Supplied data

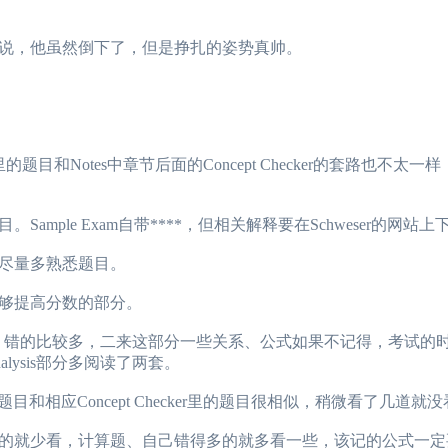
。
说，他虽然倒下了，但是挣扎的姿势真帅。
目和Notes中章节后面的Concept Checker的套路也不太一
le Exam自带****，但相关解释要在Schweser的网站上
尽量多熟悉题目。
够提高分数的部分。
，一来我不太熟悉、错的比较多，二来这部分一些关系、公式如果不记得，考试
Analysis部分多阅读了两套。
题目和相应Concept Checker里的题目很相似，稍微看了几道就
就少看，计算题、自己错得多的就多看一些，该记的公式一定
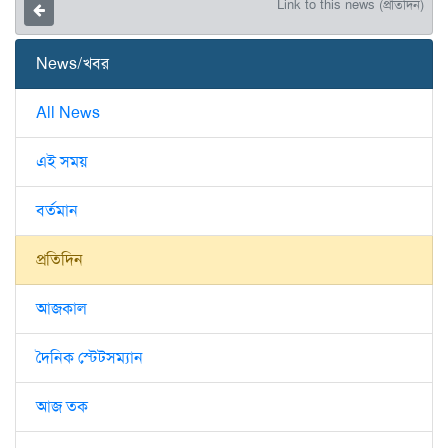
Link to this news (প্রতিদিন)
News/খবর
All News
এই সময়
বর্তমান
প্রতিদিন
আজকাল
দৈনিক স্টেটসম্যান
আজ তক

* * *

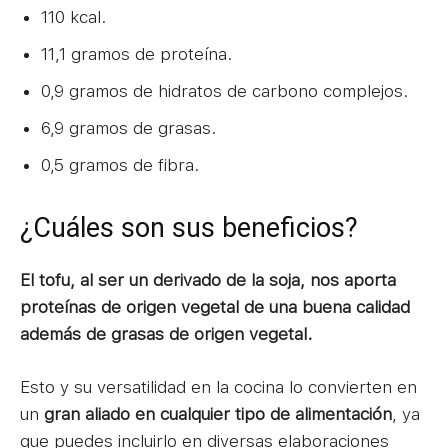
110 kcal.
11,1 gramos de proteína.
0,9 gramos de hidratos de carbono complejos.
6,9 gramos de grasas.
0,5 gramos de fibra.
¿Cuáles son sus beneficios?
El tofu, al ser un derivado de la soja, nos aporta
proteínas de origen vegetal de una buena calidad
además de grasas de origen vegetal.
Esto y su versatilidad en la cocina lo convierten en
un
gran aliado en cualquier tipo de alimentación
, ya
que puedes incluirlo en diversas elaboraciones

Exercise goal
Pull out each line of the entries that contains "gramos".

Answer below
11,1 gramos de proteína.
0,9 gramos de hidratos de carbono complejos.
6,9 gramos de grasas.
0,5 gramos de fibra.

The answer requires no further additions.